Chang Wu Ji is a young orphan whose parents committed suicide after severe pressure from a few insidious clans within the martial world. Added to this woe is the child’s terminal wound, a progressively debilitating strike called the ‘Freezing Palm’ that has no known cure. His current guardian leaves Chang with the famed Dr. Wu in the hope that continued treatment will stop the inevitable cumulative effect of the fearsome blow. Unfortunately, despite a decade of intensive care, Chang’s ailment remains and he decides to dedicate the remainder of his life to finding those who were responsible for his parents’ demise. As he starts his journey, Chang encounters a series of figures from the various rival clans who are warring for supremacy in the martial world and involves himself in the numerous conflicts he witnesses. Soon the young avenger is joining the trail for the ‘Heaven Sword’, a blade supposedly protected by a golden-haired warrior who Chang once studied under.
To devote any more time to the synopsis is futile as ‘Heaven Sword And Dragon Sabre’ is the kind of bewildering concoction that cannot be fully detailed in a simple review.
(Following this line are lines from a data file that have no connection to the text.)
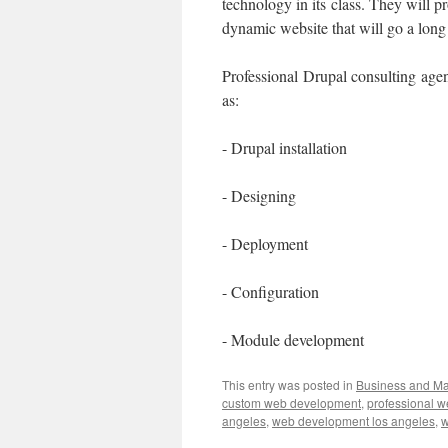
technology in its class. They will p
dynamic website that will go a long 
Professional Drupal consulting agen
as:
- Drupal installation
- Designing
- Deployment
- Configuration
- Module development
This entry was posted in
Business and M
custom web development
,
professional 
angeles
,
web development los angeles
,
w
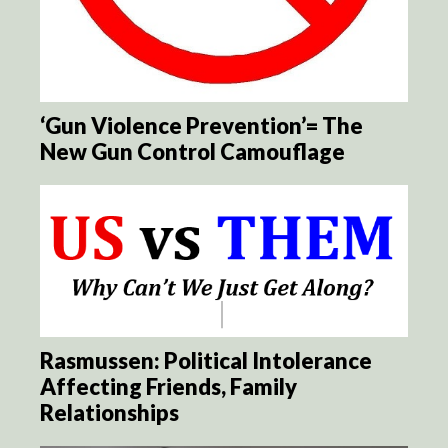
‘Gun Violence Prevention’= The
New Gun Control Camouflage
Rasmussen: Political Intolerance
Affecting Friends, Family
Relationships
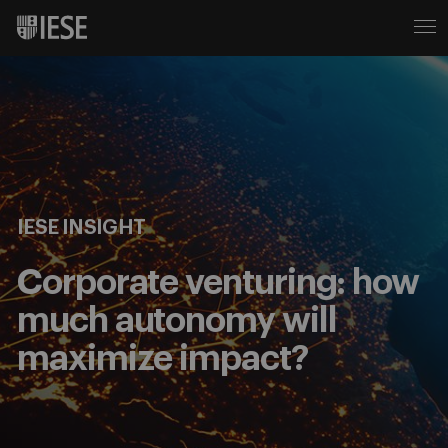
IESE INSIGHT
Corporate venturing: how
much autonomy will
maximize impact?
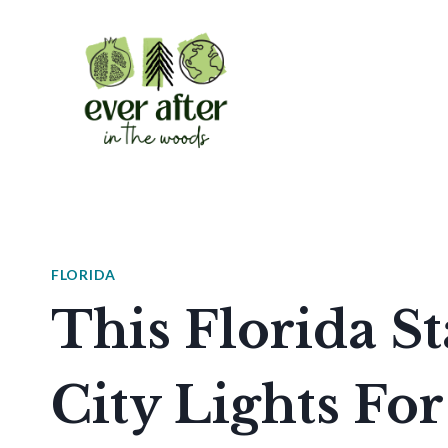
Skip
to
content
FLORIDA
This Florida S
City Lights For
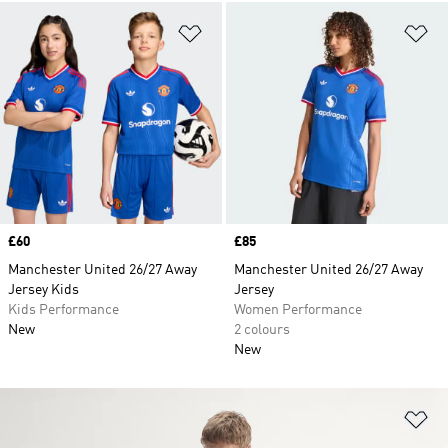
Add to Wishlist
Ad
Price
£60
Price
£85
Manchester United 26/27 Away
Manchester United 26/27 Away
Jersey Kids
Jersey
Kids Performance
Women Performance
New
2 colours
New
Ad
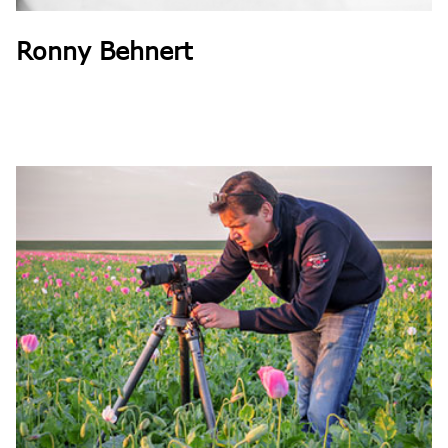
Ronny Behnert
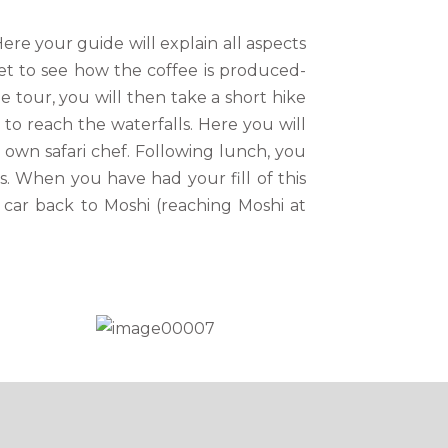
ere your guide will explain all aspects
et to see how the coffee is produced-
e tour, you will then take a short hike
to reach the waterfalls. Here you will
 own safari chef. Following lunch, you
ls. When you have had your fill of this
 car back to Moshi (reaching Moshi at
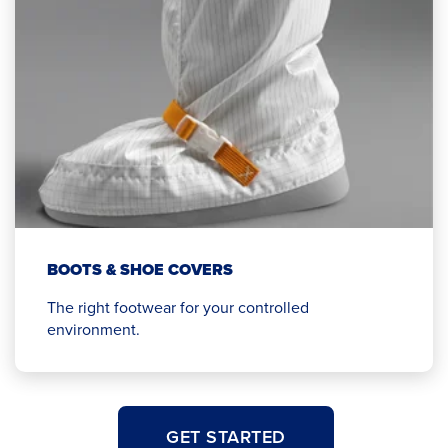
BOOTS & SHOE COVERS
The right footwear for your controlled
environment.
GET STARTED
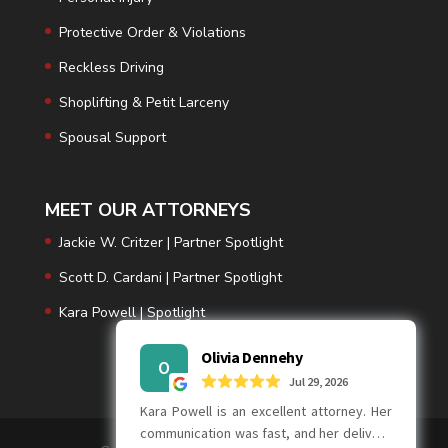
Protective Order & Violations
Reckless Driving
Shoplifting & Petit Larceny
Spousal Support
MEET OUR ATTORNEYS
Jackie W. Critzer | Partner Spotlight
Scott D. Cardani | Partner Spotlight
Kara Powell | Spotlight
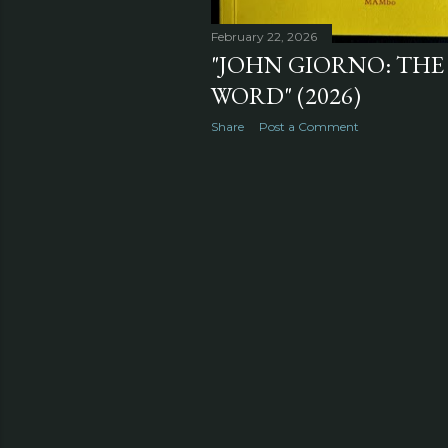
February 22, 2026
"JOHN GIORNO: THE
WORD" (2026)
Share
Post a Comment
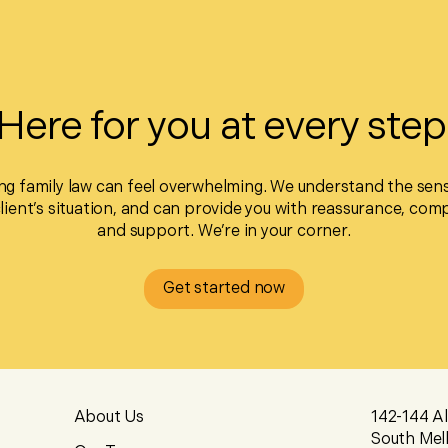
Here for you at every step
ng family law can feel overwhelming. We understand the sensi
client’s situation, and can provide you with reassurance, com
and support. We’re in your corner.
Get started now
About Us
142-144 A
South Mel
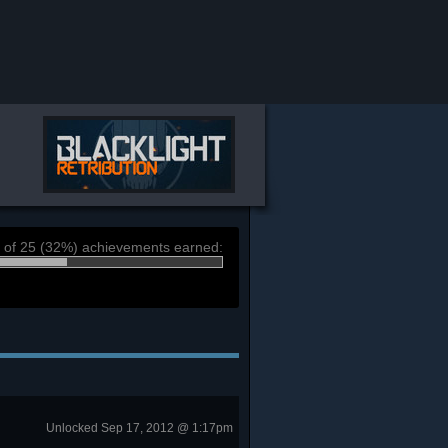
 of 25 (32%) achievements earned:
Unlocked Sep 17, 2012 @ 1:17pm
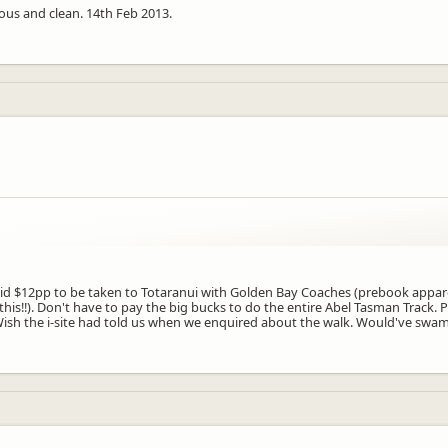
ious and clean. 14th Feb 2013.
aid $12pp to be taken to Totaranui with Golden Bay Coaches (prebook appar
this!!). Don't have to pay the big bucks to do the entire Abel Tasman Track
! Wish the i-site had told us when we enquired about the walk. Would've swam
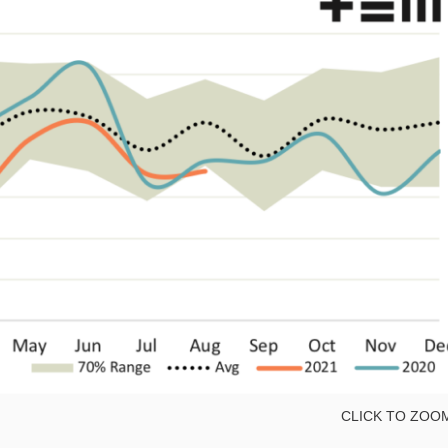
CLICK TO ZOO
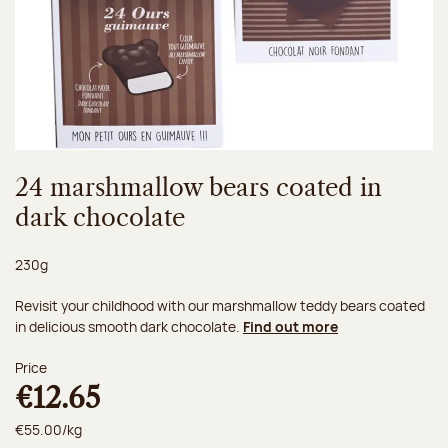
24 marshmallow bears coated in
dark chocolate
Net weight:
230g
Revisit your childhood with our marshmallow teddy bears coated
in delicious smooth dark chocolate.
Find out more
Price
€12.65
€55.00/kg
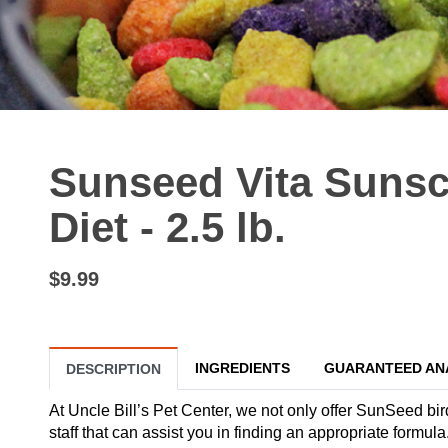
Sunseed Vita Sunsc
Diet - 2.5 lb.
$9.99
INGREDIENTS
GUARANTEED AN
DESCRIPTION
At Uncle Bill’s Pet Center, we not only offer SunSeed bir
staff that can assist you in finding an appropriate formula.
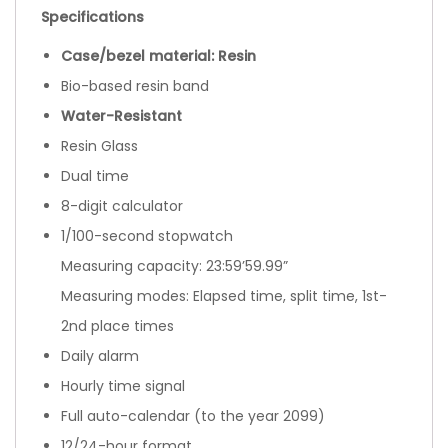
Specifications
Case/bezel material: Resin
Bio-based resin band
Water-Resistant
Resin Glass
Dual time
8-digit calculator
1/100-second stopwatch
Measuring capacity: 23:59’59.99”
Measuring modes: Elapsed time, split time, 1st-
2nd place times
Daily alarm
Hourly time signal
Full auto-calendar (to the year 2099)
12/24-hour format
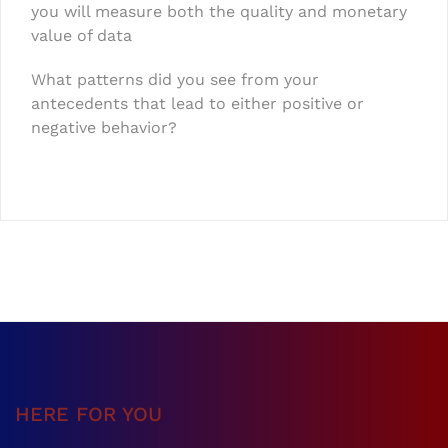
you will measure both the quality and monetary
value of data
What patterns did you see from your
antecedents that lead to either positive or
negative behavior?
HERE FOR YOU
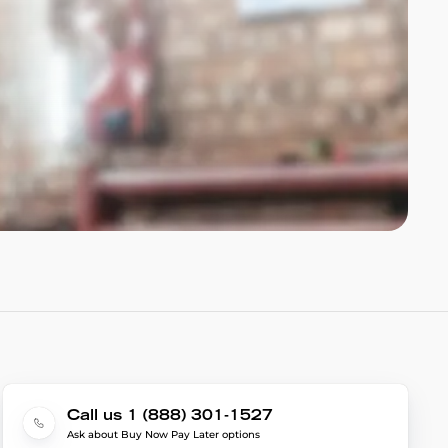
Call us 1 (888) 301-1527
Ask about Buy Now Pay Later options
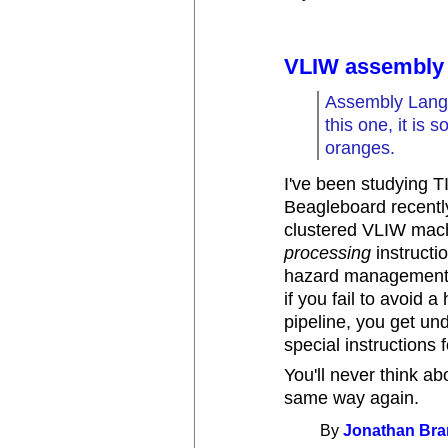
VLIW assembly
Assembly Langu
this one, it is 
oranges.
I've been studying T
Beagleboard recently
clustered VLIW machi
processing
instructio
hazard management i
if you fail to avoid a
pipeline, you get un
special instructions 
You'll never think ab
same way again.
By
Jonathan Br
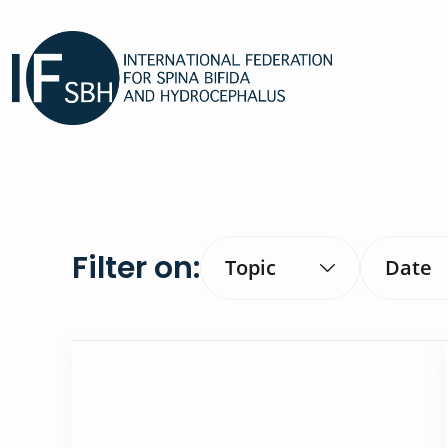
Filter on:
Topic
Date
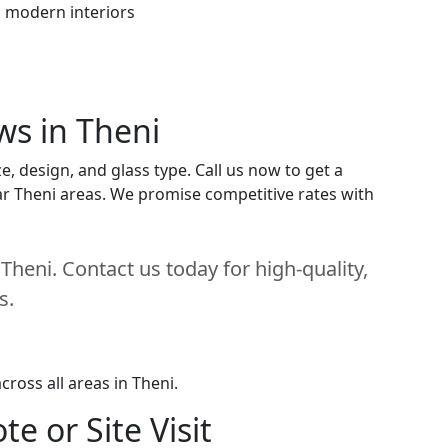
h modern interiors
ws in Theni
, design, and glass type. Call us now to get a
near Theni areas. We promise competitive rates with
heni. Contact us today for high-quality,
s.
ross all areas in Theni.
e or Site Visit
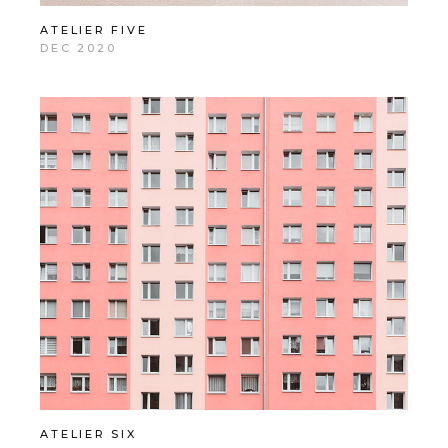
ATELIER FIVE
DEC 2020
ATELIER SIX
With a legion of characters and sub-plots, this is a swordplay film that was designed to test the concentration of the genre cognoscenti while leaving any newcomers in a state of mental turmoil. It’s very much the kind of production where we regularly see two characters deep in conversation when a third leaps into the scene and an extended bout of swordsmanship ensues. Alternatively there are numerous scenes of cackling clan leaders bickering over whose special move is the scariest – extend either idea over 100 minutes and it’s easy to see how uninvolving the production becomes.
It may descend into an inaccessible martial arts soap opera, but if nothing else it starts promisingly. Skipping past a lengthy, though necessary, voice over that explains the context of our story, ‘Heaven Sword And Dragon Sabre’ opens with a classic genre conceit; a vengeance-seeking hero whose skills do not match his obsessions. The narrative also gives the hero the further handicap of having to contend with a terminal illness due to an earlier injury, a technique that makes his later triumph all the more enjoyable. These early scenes are enjoyable as Chang Wu Ji wanders into the vast martial world and tries to discover which of the people he meets is friend and which is foe – thanks to the appealing Derek Yee, the viewer shares the hero’s voyage of discovery. Unfortunately, due to the inherent difficulty of trying to condense an epic work of fiction into two 100 minute features, it isn’t long before the viewer is deluged with information and background detail.
‘Heaven Sword And Dragon Sabre’ produces moments of interest and displays Chor Yuen’s visual flair, an asset to nearly every film he has lensed. Nevertheless, it is difficult for these isolated incidents to amount to anything more than just minimal interest. The director has taken complicated source material and distilled it into something arresting before, but here he finds too many sub-plots to balance and too many characters to accommodate. That his work is infinitely more watchable than Wong Jing’s take on the same material, ‘Kung-Fu Cult Hero’, is feint praise as this lacks the hook that is needed to keep the viewer on board through all of the plot machinations. The closing few minutes feature a brief over-view of the direct sequel, but sitting through another 100 minutes of similar complexities is never going to be that enticing.